In the absence of college-trained technicians, many companies either must invest heavily to train their own technicians or hire grossly overqualified employees, said Steve Campbell, director of the nanofabrication center at the University of Minnesota.

DCTC is the first college in Minnesota -- and among the very first in the nation -- to offer two-year training in the field.

The community college, long popular for its truck driver and nursing programs, may seem an unlikely site for training in nanotechnology, but it's a step the college took to keep up with advances in the 21st century.

"The backbone of this college has been the good, solid trades since the beginning," said Mike Opp, dean of the transportation and industry programs at DCTC. "But the way technology is evolving, this is the next thing."

The program, which graduated its first students this spring, came about after DCTC administrators heard the word "nanotechnology" at a conference and organized a meeting of local industry leaders to gauge interest in the field. More than 80 people showed up -- twice the number the college expected.

"I remember them cutting bagels in half and muffins in half," said Newberry, who was on a panel of experts at the event.

When the college asked local companies the question, "If we create these employees, will you hire them?" Newberry said the answer was a "resounding" yes. So DCTC applied for and received a $700,000 National Science Foundation to launch the program. This summer, the college got a second grant from the NSF to plan a midwestern center for nanoscience technology, which DCTC administrators hope will attract new corporations to the region.

Unlike the "knob-twiddling programs" that Newberry said some colleges offer for technical degrees, DCTC's nanotechnology program gives students a solid grounding in the math and science concepts underlying the equipment they'll actually use. In their final semester, they get hands-on experience with $50 million worth of equipment in the University of Minnesota's nanofabrication center, which is otherwise used mostly by graduate students or private corporations.

The program is tough enough that after the first year, the college realized it had to do a better job of counseling prospective students, said Opp. Of the 28 students who started in the fall of 2004, only 13 finished this spring.

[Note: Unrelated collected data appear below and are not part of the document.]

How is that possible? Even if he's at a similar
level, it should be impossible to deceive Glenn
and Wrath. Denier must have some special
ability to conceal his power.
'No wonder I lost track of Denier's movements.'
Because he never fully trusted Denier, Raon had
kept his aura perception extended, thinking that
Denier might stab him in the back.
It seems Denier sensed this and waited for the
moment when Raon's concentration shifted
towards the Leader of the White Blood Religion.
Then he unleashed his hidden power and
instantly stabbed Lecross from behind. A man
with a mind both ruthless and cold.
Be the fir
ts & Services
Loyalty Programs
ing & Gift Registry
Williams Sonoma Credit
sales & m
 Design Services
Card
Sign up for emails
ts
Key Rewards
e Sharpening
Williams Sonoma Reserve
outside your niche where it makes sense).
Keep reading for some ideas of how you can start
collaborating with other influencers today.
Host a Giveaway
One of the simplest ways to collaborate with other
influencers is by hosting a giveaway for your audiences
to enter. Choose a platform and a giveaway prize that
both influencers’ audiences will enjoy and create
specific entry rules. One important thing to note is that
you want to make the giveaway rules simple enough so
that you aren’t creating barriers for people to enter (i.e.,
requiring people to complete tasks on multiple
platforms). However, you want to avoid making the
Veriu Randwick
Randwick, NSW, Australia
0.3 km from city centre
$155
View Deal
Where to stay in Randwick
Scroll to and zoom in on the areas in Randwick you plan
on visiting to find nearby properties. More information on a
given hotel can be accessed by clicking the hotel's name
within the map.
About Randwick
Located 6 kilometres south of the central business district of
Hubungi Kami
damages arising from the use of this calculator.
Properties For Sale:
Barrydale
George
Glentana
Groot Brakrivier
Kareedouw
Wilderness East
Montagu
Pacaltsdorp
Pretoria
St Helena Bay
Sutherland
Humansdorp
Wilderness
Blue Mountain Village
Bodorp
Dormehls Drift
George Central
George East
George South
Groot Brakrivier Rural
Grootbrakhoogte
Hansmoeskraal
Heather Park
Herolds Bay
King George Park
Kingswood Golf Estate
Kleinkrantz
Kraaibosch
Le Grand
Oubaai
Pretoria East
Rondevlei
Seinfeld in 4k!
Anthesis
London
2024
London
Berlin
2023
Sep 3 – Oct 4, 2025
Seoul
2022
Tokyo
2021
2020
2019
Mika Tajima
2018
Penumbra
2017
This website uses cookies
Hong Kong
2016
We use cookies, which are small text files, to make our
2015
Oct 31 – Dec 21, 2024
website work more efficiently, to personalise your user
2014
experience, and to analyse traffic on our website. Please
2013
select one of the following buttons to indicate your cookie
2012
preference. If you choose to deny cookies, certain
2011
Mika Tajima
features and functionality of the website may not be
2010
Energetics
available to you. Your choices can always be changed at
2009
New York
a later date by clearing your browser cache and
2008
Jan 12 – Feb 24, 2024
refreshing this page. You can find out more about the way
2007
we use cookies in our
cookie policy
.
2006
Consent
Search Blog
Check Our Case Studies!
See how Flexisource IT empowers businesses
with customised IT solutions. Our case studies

"We think some of that is because some students came in thinking 'I want to build nano robots,' " he said. The college learned to tell those students, "Well, no, that's science fiction. However, what's not science fiction is

this , and this is what you'll be doing." With just a dozen students this year, the program isn't a big draw yet. "Until it becomes the next big thing and people are crying for our graduates, it's going to be a tough sell," Opp said.

Still, he said, "If we're going to move this college into the future, we've got to start moving into the sciences as well."